Work required –
Among the lines below, keep only those from the one containing "to Build #1" through the one containing "Blackberry Lemonade | 13", and reproduce them exactly.
____ Records to process
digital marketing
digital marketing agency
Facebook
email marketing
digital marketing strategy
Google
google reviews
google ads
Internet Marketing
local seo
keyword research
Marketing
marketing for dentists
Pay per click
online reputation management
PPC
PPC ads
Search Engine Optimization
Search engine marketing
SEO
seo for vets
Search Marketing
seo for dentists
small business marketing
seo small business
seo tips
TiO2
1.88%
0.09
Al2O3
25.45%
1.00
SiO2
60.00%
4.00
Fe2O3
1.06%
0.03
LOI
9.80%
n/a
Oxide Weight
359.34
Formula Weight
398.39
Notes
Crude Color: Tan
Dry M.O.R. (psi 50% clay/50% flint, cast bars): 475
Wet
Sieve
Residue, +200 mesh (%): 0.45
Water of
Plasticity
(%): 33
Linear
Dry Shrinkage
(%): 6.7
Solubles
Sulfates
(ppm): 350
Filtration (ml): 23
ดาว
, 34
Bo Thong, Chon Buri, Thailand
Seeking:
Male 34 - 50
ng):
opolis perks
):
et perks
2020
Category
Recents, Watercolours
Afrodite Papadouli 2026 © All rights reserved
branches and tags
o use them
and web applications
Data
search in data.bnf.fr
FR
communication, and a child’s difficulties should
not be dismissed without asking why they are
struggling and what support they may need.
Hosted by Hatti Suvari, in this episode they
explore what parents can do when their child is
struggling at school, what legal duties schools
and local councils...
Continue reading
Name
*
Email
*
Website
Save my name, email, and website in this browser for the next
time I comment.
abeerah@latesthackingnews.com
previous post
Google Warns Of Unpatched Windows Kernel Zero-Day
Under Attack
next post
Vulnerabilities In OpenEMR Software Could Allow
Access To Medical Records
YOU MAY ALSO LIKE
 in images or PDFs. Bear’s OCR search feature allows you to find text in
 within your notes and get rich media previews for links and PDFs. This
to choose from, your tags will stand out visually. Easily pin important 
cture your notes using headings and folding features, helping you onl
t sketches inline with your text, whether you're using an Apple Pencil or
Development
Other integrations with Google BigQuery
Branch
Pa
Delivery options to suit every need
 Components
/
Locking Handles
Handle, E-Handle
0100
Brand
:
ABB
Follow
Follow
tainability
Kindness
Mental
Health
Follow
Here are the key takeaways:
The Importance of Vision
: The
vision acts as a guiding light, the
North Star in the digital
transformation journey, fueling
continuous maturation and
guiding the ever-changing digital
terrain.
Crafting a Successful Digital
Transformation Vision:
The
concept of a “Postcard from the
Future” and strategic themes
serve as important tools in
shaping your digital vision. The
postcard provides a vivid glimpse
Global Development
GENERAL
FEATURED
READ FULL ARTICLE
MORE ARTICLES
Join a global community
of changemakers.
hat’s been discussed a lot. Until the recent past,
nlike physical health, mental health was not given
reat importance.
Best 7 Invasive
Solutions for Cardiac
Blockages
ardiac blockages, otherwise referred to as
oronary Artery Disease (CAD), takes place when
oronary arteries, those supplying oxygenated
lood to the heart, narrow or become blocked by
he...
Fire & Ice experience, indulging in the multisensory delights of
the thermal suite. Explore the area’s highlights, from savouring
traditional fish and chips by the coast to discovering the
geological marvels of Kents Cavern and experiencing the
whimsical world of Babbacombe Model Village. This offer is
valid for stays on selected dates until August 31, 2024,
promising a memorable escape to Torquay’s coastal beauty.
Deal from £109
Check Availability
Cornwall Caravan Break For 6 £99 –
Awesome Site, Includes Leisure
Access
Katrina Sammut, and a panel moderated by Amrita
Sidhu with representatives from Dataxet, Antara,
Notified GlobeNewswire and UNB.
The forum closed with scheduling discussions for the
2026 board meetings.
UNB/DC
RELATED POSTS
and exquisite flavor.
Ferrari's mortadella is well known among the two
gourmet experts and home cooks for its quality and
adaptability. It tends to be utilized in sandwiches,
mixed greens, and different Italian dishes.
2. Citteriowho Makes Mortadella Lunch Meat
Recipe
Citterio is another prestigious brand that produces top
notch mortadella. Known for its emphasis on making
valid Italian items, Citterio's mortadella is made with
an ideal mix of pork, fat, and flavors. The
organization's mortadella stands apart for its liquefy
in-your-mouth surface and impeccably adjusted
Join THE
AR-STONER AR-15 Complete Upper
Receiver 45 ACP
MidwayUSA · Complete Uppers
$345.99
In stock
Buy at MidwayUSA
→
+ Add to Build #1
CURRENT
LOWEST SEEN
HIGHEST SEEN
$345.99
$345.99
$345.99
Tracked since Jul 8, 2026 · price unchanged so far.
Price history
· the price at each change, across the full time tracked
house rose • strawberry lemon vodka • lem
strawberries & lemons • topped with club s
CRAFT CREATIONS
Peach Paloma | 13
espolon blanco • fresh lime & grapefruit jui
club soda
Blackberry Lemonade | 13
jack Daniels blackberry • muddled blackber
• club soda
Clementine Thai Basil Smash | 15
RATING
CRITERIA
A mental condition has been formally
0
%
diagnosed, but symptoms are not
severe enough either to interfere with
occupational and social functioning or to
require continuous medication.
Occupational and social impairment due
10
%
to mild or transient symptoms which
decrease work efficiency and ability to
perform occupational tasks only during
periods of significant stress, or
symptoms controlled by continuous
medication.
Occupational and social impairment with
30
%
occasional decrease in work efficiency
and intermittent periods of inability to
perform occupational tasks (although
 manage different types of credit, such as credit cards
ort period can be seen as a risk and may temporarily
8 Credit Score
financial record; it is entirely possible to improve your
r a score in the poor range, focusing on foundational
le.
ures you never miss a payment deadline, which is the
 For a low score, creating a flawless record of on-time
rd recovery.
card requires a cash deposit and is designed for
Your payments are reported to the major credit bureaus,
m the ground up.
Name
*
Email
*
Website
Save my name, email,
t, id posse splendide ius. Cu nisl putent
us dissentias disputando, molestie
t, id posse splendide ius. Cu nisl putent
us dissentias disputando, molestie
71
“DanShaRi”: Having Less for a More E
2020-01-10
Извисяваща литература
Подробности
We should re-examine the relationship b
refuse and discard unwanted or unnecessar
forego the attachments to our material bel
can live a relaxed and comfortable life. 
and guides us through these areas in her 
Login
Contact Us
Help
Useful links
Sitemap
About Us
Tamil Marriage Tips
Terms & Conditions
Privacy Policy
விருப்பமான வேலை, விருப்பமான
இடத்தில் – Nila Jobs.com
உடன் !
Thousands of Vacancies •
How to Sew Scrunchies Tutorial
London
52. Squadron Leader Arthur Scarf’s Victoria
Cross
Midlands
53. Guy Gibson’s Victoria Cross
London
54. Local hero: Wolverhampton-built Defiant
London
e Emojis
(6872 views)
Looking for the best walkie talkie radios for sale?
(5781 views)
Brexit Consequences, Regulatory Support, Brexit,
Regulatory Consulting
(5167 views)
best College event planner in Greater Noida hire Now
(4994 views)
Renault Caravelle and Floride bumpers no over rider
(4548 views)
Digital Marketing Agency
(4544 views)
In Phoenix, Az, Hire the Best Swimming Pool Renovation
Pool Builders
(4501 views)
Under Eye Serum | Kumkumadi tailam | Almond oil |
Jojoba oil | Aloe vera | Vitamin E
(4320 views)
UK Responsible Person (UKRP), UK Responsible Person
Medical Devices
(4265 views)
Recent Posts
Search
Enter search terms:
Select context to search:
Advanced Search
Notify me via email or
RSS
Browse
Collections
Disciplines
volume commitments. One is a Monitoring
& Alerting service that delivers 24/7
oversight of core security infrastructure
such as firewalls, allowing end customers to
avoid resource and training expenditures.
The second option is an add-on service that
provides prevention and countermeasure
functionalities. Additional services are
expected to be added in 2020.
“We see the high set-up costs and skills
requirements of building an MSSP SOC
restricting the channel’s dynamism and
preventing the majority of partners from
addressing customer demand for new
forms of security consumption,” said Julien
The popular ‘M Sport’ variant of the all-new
________
Result of the exercise –
+ Add to Build #1
CURRENT
LOWEST SEEN
HIGHEST SEEN
$345.99
$345.99
$345.99
Tracked since Jul 8, 2026 · price unchanged so far.
Price history
· the price at each change, across the full time tracked
house rose • strawberry lemon vodka • lem
strawberries & lemons • topped with club s
CRAFT CREATIONS
Peach Paloma | 13
espolon blanco • fresh lime & grapefruit jui
club soda
Blackberry Lemonade | 13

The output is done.